1.4. "... It would be benecial to present theoretical analysis of dependence of FOM on SiO2 and metal thickness.”
It was not a request for calculations of the reflectivity spectra. It is the request for analysis of FOM dependences on the structural parameters.
The reflectivity spectra are important from the point of view of the effect of the structural parameters. Because the optimal metal thickness was obtained, it is desirable to analyse FOM dependences on the silicon dioxide thickness, including two different thicknesses of the adhesion chromium layer.
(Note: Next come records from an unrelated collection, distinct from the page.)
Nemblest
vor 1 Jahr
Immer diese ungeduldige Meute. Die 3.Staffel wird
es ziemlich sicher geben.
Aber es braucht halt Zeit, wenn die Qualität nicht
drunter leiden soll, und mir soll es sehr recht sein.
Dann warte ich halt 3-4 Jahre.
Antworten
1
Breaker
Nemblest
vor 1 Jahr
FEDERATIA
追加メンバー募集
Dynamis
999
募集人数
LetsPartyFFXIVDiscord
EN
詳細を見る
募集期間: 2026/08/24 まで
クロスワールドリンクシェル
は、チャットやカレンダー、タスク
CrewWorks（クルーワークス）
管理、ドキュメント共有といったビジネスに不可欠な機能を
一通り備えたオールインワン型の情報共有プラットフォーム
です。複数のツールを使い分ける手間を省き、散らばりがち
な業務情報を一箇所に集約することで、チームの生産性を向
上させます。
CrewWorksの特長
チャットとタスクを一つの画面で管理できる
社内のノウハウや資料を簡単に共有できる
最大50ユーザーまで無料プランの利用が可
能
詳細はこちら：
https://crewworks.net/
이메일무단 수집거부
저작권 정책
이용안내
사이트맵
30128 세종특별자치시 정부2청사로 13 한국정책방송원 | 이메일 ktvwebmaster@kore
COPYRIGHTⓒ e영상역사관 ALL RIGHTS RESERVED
According to the title of the manuscript optimization of the structure is performed based on the condition of achievement of highest sensitivity. Although, authors introduce FOM that characterizes the possible resolution, the text does not describe the procedure based on FOM maximization. In this case, it is not clear, why authors need FOM and sensitivity parameters introduced in Eqs. (9) and (8), if their choice of structural parameters is based on uncpecified phenomenological assumptions. Summarizing, the manuscript does not provide even a simple study of sensitivity behavior on the structural parameters like, for example, it was done in similar study of MIM structures [Ann. Phys. (Berlin) 2018, 1700411].
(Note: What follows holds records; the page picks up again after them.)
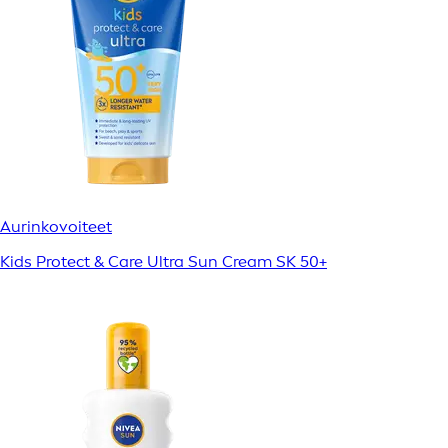
Aurinkovoiteet
Kids Protect & Care Ultra Sun Cream SK 50+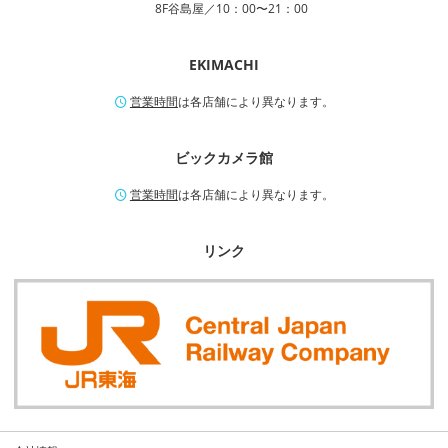
8F谷島屋／10：00〜21：00
EKIMACHI
営業時間
は各店舗により異なります。
ビックカメラ館
営業時間
は各店舗により異なります。
リンク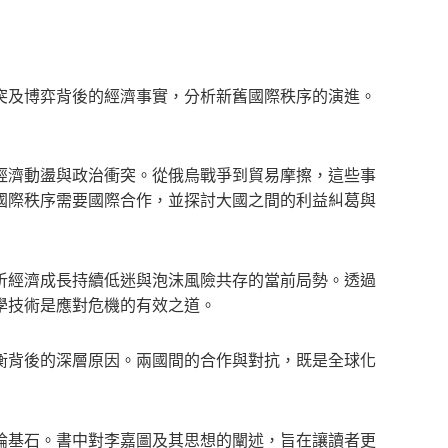
突及博弈背後的經濟事實，分析新舊國際秩序的演進。
經濟動盪與政治衝突。從俄烏戰爭到貿易摩擦，這些事
國際秩序需要國際合作，並探討大國之間的利益糾葛與
析經濟成長持續低迷與泡沫風險共存的當前局勢。透過
學技術是應對危機的有效之道。
衡背後的深層原因。兩國間的合作與對抗，既是全球化
論基石。書中對李嘉圖及其思想的闡述，旨在讓讀者更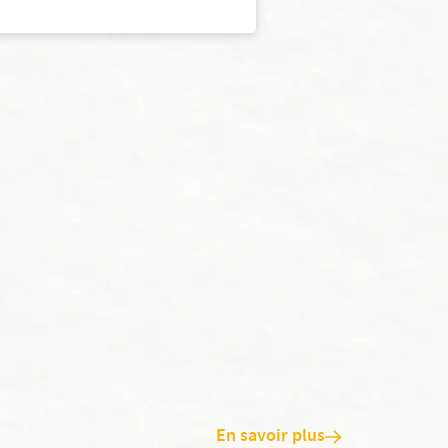
En savoir plus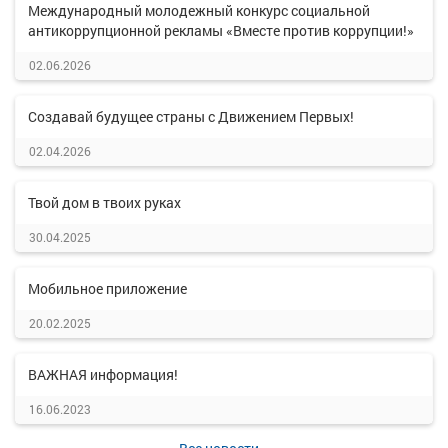
Международный молодежный конкурс социальной
антикоррупционной рекламы «Вместе против коррупции!»
02.06.2026
Создавай будущее страны с Движением Первых!
02.04.2026
Твой дом в твоих руках
30.04.2025
Мобильное приложение
20.02.2025
ВАЖНАЯ информация!
16.06.2023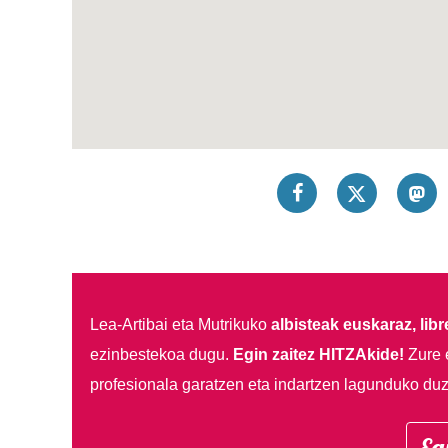
Lea-Artibai eta Mutrikuko
albisteak euskaraz, libre
ezinbestekoa dugu.
Egin zaitez HITZAkide!
Zure 
profesionala garatzen eta indartzen lagunduko duz
Eg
Instead of presenting similar Figures 2a and 2b, which do not give any idea on the maximal resolution of the sensing structure, FOM dependences on the metal layer and SiO2 thicknesses, as well as on the incidence angles will be sufficient for understanding the behavior of resolution.
Author Response
The authors would like to thank Reviewer 2 for his suggestions and comments to help improve our work.
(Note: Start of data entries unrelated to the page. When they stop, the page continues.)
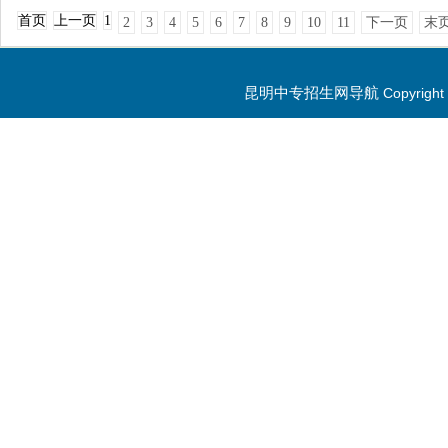
首页
上一页
1
2
3
4
5
6
7
8
9
10
11
下一页
末
昆明中专招生网导航
Copyrig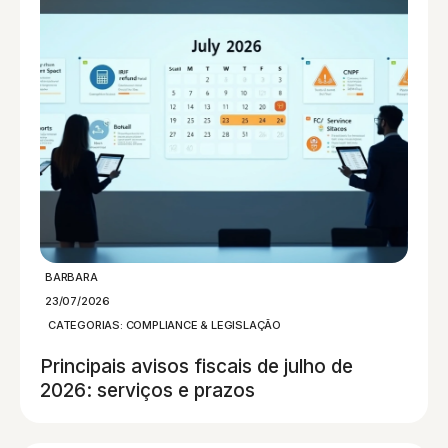
BARBARA
23/07/2026
CATEGORIAS:
COMPLIANCE & LEGISLAÇÃO
Principais avisos fiscais de julho de
2026: serviços e prazos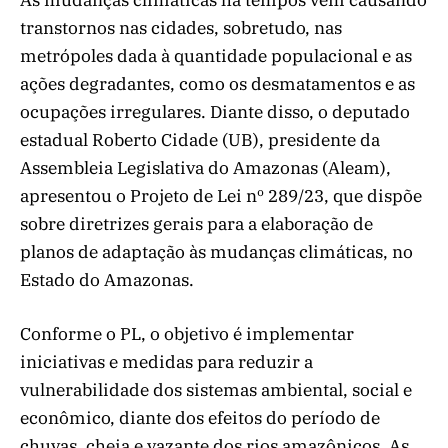
transtornos nas cidades, sobretudo, nas
metrópoles dada à quantidade populacional e as
ações degradantes, como os desmatamentos e as
ocupações irregulares. Diante disso, o deputado
estadual Roberto Cidade (UB), presidente da
Assembleia Legislativa do Amazonas (Aleam),
apresentou o Projeto de Lei nº 289/23, que dispõe
sobre diretrizes gerais para a elaboração de
planos de adaptação às mudanças climáticas, no
Estado do Amazonas.
Conforme o PL, o objetivo é implementar
iniciativas e medidas para reduzir a
vulnerabilidade dos sistemas ambiental, social e
econômico, diante dos efeitos do período de
chuvas, cheia e vazante dos rios amazônicos. As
Following the recommendation, RI sensitivity and FOM as a function of the gold layer thickness were added in Figs. 5(a) and (b). The definition of FOM was expanded so that the depth of dip D is also considered. Consequently, the FOM values were changed to satisfy the new relation.
Reviewer 3 Report
I think that the manuscript is now ok for publication
Author Response
No comments.
Round 4
Reviewer 2 Report
The manuscript can be accepted for publication in the present form.